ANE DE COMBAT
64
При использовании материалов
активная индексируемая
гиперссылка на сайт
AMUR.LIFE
...
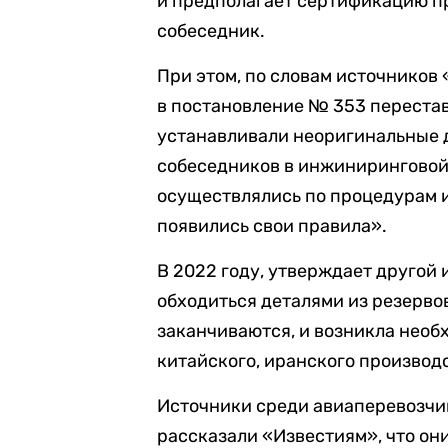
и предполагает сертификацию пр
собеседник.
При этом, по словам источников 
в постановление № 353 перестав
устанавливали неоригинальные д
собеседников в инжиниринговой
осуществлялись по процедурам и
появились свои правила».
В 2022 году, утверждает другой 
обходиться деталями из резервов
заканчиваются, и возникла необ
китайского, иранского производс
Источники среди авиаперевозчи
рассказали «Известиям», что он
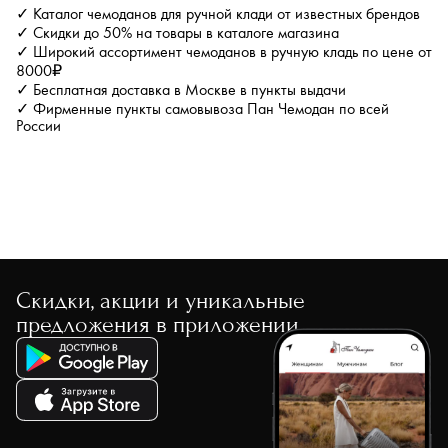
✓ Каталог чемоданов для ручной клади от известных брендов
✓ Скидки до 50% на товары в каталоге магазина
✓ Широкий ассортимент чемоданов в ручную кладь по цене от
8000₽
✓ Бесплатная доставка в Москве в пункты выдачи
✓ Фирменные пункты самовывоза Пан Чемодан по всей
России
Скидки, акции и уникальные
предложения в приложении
==
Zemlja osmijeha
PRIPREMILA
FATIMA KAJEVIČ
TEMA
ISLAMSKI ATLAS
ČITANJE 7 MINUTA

Problem:
Your answer should be every line from the material above in which the word "Скидки" appears.

Output of the exercise:
✓ Скидки до 50% на товары в каталоге магазина
Скидки, акции и уникальные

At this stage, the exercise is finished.